As a company whose shares are admitted to trading on AIM, Time Out Group plc is required to comply with the AIM Rules for Companies. In addition, the Directors acknowledge the importance of high standards of corporate governance and intend, given the Company’s size and the constitution of the Board, to comply with the principles set out in the Corporate Governance Code for small and mid-sized companies published by the QCA in May 2013. The QCA Code sets out a standard of minimum best practice for small and mid-size quoted companies, particularly AIM companies.
The Board will comprise seven Directors, two of whom shall be Executive Directors and five of whom shall be Non-Executive Directors, reflecting a blend of different experiences and backgrounds. The Board believes that the composition of the Board brings a desirable range of skills and experience in light of the Company’s challenges and opportunities, while at the same time ensuring that no individual (or a small group of individuals) can dominate the Board’s decision making. The Board intends to meet regularly to review, formulate and approve the Group’s strategy, budgets, corporate actions and oversee the Group’s progress towards its goals. The Company has established an audit committee and a remuneration committee with formally delegated duties and responsibilities and with written terms of reference. Each of these committees will meet regularly and at least two times a year.
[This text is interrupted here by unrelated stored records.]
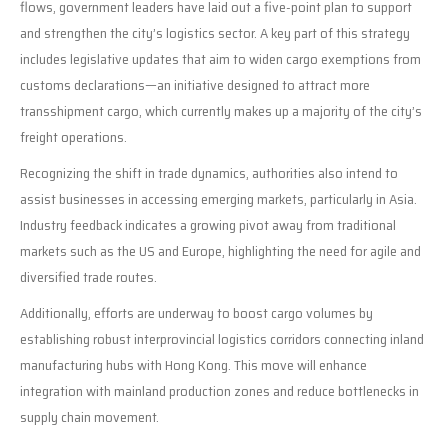
flows, government leaders have laid out a five-point plan to support
and strengthen the city’s logistics sector. A key part of this strategy
includes legislative updates that aim to widen cargo exemptions from
customs declarations—an initiative designed to attract more
transshipment cargo, which currently makes up a majority of the city’s
freight operations.
Recognizing the shift in trade dynamics, authorities also intend to
assist businesses in accessing emerging markets, particularly in Asia.
Industry feedback indicates a growing pivot away from traditional
markets such as the US and Europe, highlighting the need for agile and
diversified trade routes.
Additionally, efforts are underway to boost cargo volumes by
establishing robust interprovincial logistics corridors connecting inland
manufacturing hubs with Hong Kong. This move will enhance
integration with mainland production zones and reduce bottlenecks in
supply chain movement.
The Audit Committee will have the primary responsibility of monitoring the quality of internal controls to ensure that the financial performance of the Group is properly measured and reported on. It will receive and review reports from the Group’s management and external auditors relating to the interim and annual accounts and the accounting and internal control systems in use throughout the Group. The Audit Committee will meet not less than three times in each financial year and will have unrestricted access to the Group’s external auditors. The members of the Audit Committee shall include only independent non-executive Directors. The Audit Committee comprises Lord Rose of Monewden and Christine Petersen and is chaired by Christine Petersen.
The Remuneration Committee will review the performance of the executive directors and make recommendations to the Board on matters relating to their remuneration and terms of service. The Remuneration Committee will also make recommendations to the Board on proposals for the granting of share options and other equity incentives pursuant to any employee share option scheme or equity incentive plans in operation from time to time. The Remuneration Committee will meet as and when necessary, but at least twice each year. In exercising this role, the Directors shall have regard to the recommendations put forward in the QCA Code and, where appropriate, the QCA Remuneration Committee Guide and associated guidance. The members of the Remuneration Committee shall include only independent non-executive Directors. The Remuneration Committee comprises Lord Rose of Monewden and Christine Petersen and is chaired by Christine Petersen.